◆ Problem details ◆
Verbatim copy, images removed: write out the entries below.

◆ Dataset ◆
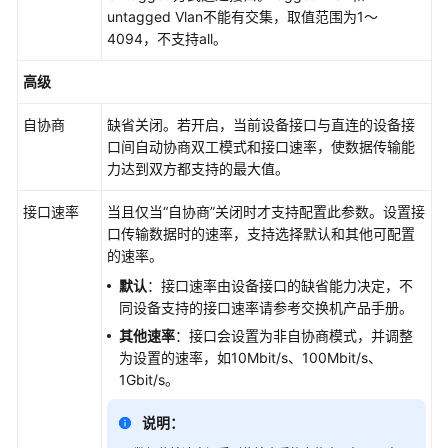
untagged Vlan不能有交集，取值范围为1～
4094，不支持all。
通
用
高级
参
考
自协商
缺省关闭。若开启，当前设备接口与直连的设备接
口间自动协商双工模式和接口速率，使数据传输能
产
力达到双方都支持的最大值。
品
术
接口速率
当且仅当“自协商”关闭时才支持配置此参数。设置接
语
口传输数据时的速率，支持选择默认和其他可配置
的速率。
责
默认
：接口速率由设备接口的缺省能力决定，不
任
同设备支持的接口速率请参考交换机产品手册。
共
其他速率
：接口会设置为非自协商模式，并调整
担
为设置的速率，如10Mbit/s、100Mbit/s、
1Gbit/s。
云
服
说明：
务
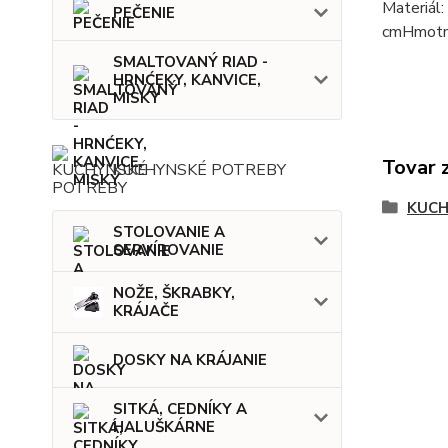
Materiál:
PEČENIE
cmHmotno
SMALTOVANÝ RIAD -
HRNĆEKY, KANVICE,
MISKY
Tovar 
KUCHYNSKÉ POTREBY
KUCH
STOLOVANIE A
SERVÍROVANIE
NOŽE, ŠKRABKY,
KRÁJAČE
DOSKY NA KRÁJANIE
SITKÁ, CEDNÍKY A
HALUŠKÁRNE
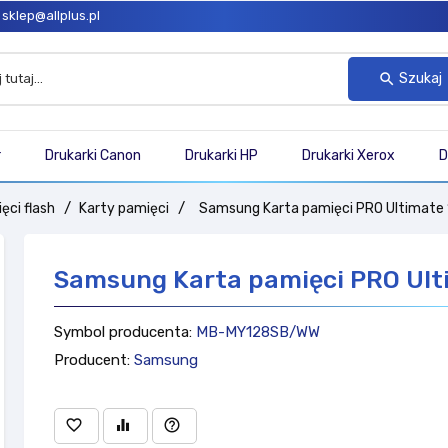
sklep@allplus.pl
Szukaj
search
r
Drukarki Canon
Drukarki HP
Drukarki Xerox
D
ęci flash
Karty pamięci
Samsung Karta pamięci PRO Ultimate 
Samsung Karta pamięci PRO Ult
Symbol producenta:
MB-MY128SB/WW
Producent:
Samsung
favorite_border
equalizer
help_outline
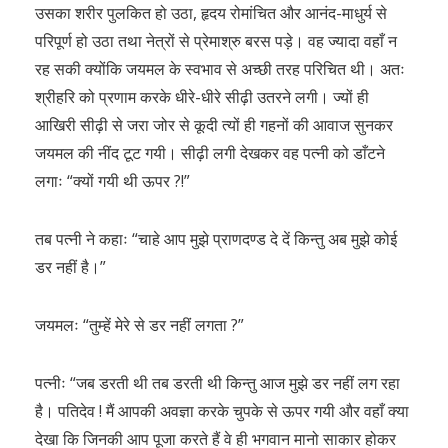
उसका शरीर पुलकित हो उठा, हृदय रोमांचित और आनंद-माधुर्य से
परिपूर्ण हो उठा तथा नेत्रों से प्रेमाश्रु बरस पड़े। वह ज्यादा वहाँ न
रह सकी क्योंकि जयमल के स्वभाव से अच्छी तरह परिचित थी। अतः
श्रीहरि को प्रणाम करके धीरे-धीरे सीढ़ी उतरने लगी। ज्यों ही
आखिरी सीढ़ी से जरा जोर से कूदी त्यों ही गहनों की आवाज सुनकर
जयमल की नींद टूट गयी। सीढ़ी लगी देखकर वह पत्नी को डाँटने
लगाः “क्यों गयी थी ऊपर ?!”
तब पत्नी ने कहाः “चाहे आप मुझे प्राणदण्ड दे दें किन्तु अब मुझे कोई
डर नहीं है।”
जयमलः “तुम्हें मेरे से डर नहीं लगता ?”
पत्नीः “जब डरती थी तब डरती थी किन्तु आज मुझे डर नहीं लग रहा
है। पतिदेव ! मैं आपकी अवज्ञा करके चुपके से ऊपर गयी और वहाँ क्या
देखा कि जिनकी आप पूजा करते हैं वे ही भगवान मानो साकार होकर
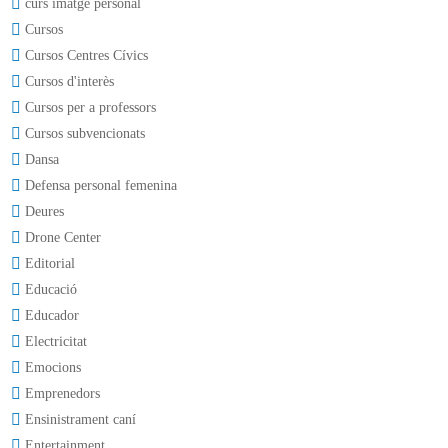
curs imatge personal
Cursos
Cursos Centres Cívics
Cursos d'interès
Cursos per a professors
Cursos subvencionats
Dansa
Defensa personal femenina
Deures
Drone Center
Editorial
Educació
Educador
Electricitat
Emocions
Emprenedors
Ensinistrament caní
Entertainment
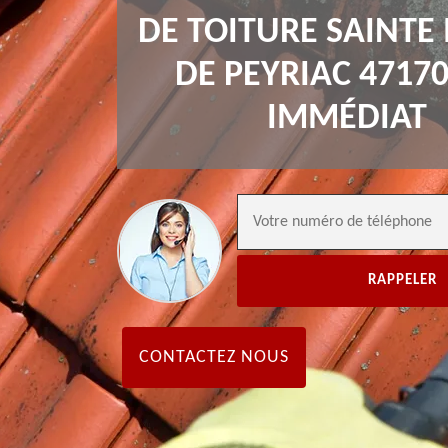
DE TOITURE SAINTE
DE PEYRIAC 4717
IMMÉDIAT
CONTACTEZ NOUS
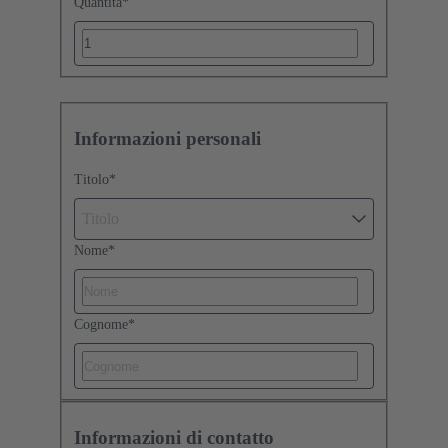
Quantità
*
Informazioni personali
Titolo
*
Titolo
Nome
*
Cognome
*
Informazioni di contatto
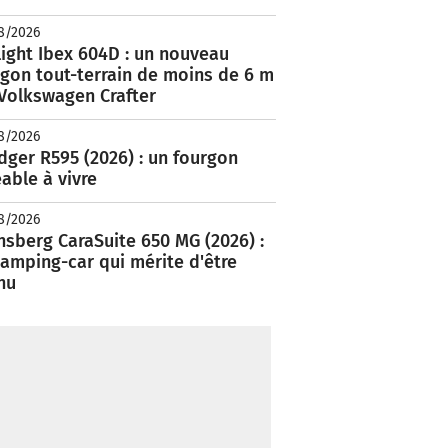
8/2026
ight Ibex 604D : un nouveau
rgon tout-terrain de moins de 6 m
 Volkswagen Crafter
8/2026
ger R595 (2026) : un fourgon
able à vivre
8/2026
nsberg CaraSuite 650 MG (2026) :
amping-car qui mérite d'être
nu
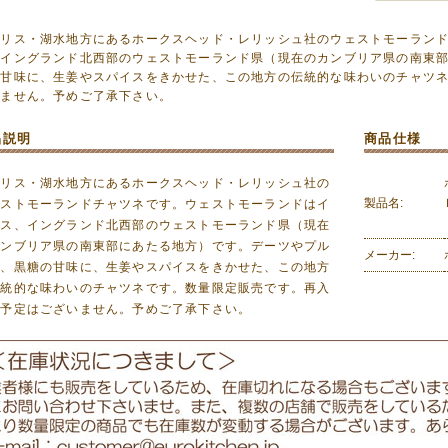
ギリス・湖水地方にあるホークスヘッド・レリッシュ社のウェストモーラン
、イングランド北西部のウェストモーランド県（現在のカンブリア県の南東
の甘味に、生姜やスパイスをきかせた、この地方の伝統的な味わいのチャツ
いません。予めご了承下さい。
品説明
商品仕様
ギリス・湖水地方にあるホークスヘッド・レリッシュ社の
製品名:
ェストモーランドチャツネです。ウェストモーランドはイ
リス、イングランド北西部のウェストモーランド県（現在
カンブリア県の南東部にあたる地方）です。デーツやプル
メーカー:
ン、黒糖の甘味に、生姜やスパイスをきかせた、この地方
伝統的な味わいのチャツネです。数量限定販売です。再入
の予定はございません。予めご了承下さい。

◆ Solution below ◆
untagged Vlan不能有交集，取值范围为1～
4094，不支持all。
通
用
高级
参
考
自协商
缺省关闭。若开启，当前设备接口与直连的设备接
口间自动协商双工模式和接口速率，使数据传输能
产
力达到双方都支持的最大值。
品
术
接口速率
当且仅当“自协商”关闭时才支持配置此参数。设置接
语
口传输数据时的速率，支持选择默认和其他可配置
的速率。
责
默认
：接口速率由设备接口的缺省能力决定，不
任
同设备支持的接口速率请参考交换机产品手册。
共
其他速率
：接口会设置为非自协商模式，并调整
担
为设置的速率，如10Mbit/s、100Mbit/s、
1Gbit/s。
云
服
说明：
务
Materiál:
PEČENIE
cmHmotno
SMALTOVANÝ RIAD -
HRNĆEKY, KANVICE,
MISKY
Tovar 
KUCHYNSKÉ POTREBY
KUCH
STOLOVANIE A
SERVÍROVANIE
NOŽE, ŠKRABKY,
KRÁJAČE
DOSKY NA KRÁJANIE
SITKÁ, CEDNÍKY A
HALUŠKÁRNE
sklep@allplus.pl
Szukaj
search
r
Drukarki Canon
Drukarki HP
Drukarki Xerox
D
ęci flash
Karty pamięci
Samsung Karta pamięci PRO Ultimate 
Samsung Karta pamięci PRO Ult
Symbol producenta:
MB-MY128SB/WW
Producent:
Samsung
favorite_border
equalizer
help_outline
उसका शरीर पुलकित हो उठा, हृदय रोमांचित और आनंद-माधुर्य से
परिपूर्ण हो उठा तथा नेत्रों से प्रेमाश्रु बरस पड़े। वह ज्यादा वहाँ न
रह सकी क्योंकि जयमल के स्वभाव से अच्छी तरह परिचित थी। अतः
श्रीहरि को प्रणाम करके धीरे-धीरे सीढ़ी उतरने लगी। ज्यों ही
आखिरी सीढ़ी से जरा जोर से कूदी त्यों ही गहनों की आवाज सुनकर
जयमल की नींद टूट गयी। सीढ़ी लगी देखकर वह पत्नी को डाँटने
लगाः “क्यों गयी थी ऊपर ?!”
तब पत्नी ने कहाः “चाहे आप मुझे प्राणदण्ड दे दें किन्तु अब मुझे कोई
डर नहीं है।”
जयमलः “तुम्हें मेरे से डर नहीं लगता ?”
पत्नीः “जब डरती थी तब डरती थी किन्तु आज मुझे डर नहीं लग रहा
है। पतिदेव ! मैं आपकी अवज्ञा करके चुपके से ऊपर गयी और वहाँ क्या
देखा कि जिनकी आप पूजा करते हैं वे ही भगवान मानो साकार होकर
curs imatge personal
Cursos
Cursos Centres Cívics
Cursos d'interès
Cursos per a professors
Cursos subvencionats
Dansa
Defensa personal femenina
Deures
Drone Center
Editorial
Educació
Educador
Electricitat
Emocions
Emprenedors
Ensinistrament caní
Entertainment
DE TOITURE SAINTE
DE PEYRIAC 4717
IMMÉDIAT
CONTACTEZ NOUS
Quantità
*
Informazioni personali
Titolo
*
Titolo
Nome
*
Cognome
*
Informazioni di contatto
8/2026
ight Ibex 604D : un nouveau
rgon tout-terrain de moins de 6 m
 Volkswagen Crafter
8/2026
ger R595 (2026) : un fourgon
able à vivre
8/2026
nsberg CaraSuite 650 MG (2026) :
amping-car qui mérite d'être
nu
ギリス・湖水地方にあるホークスヘッド・レリッシュ社のウェストモーラン
、イングランド北西部のウェストモーランド県（現在のカンブリア県の南東
の甘味に、生姜やスパイスをきかせた、この地方の伝統的な味わいのチャツ
いません。予めご了承下さい。
品説明
商品仕様
ギリス・湖水地方にあるホークスヘッド・レリッシュ社の
製品名:
ェストモーランドチャツネです。ウェストモーランドはイ
リス、イングランド北西部のウェストモーランド県（現在
カンブリア県の南東部にあたる地方）です。デーツやプル
メーカー:
ン、黒糖の甘味に、生姜やスパイスをきかせた、この地方
伝統的な味わいのチャツネです。数量限定販売です。再入
の予定はございません。予めご了承下さい。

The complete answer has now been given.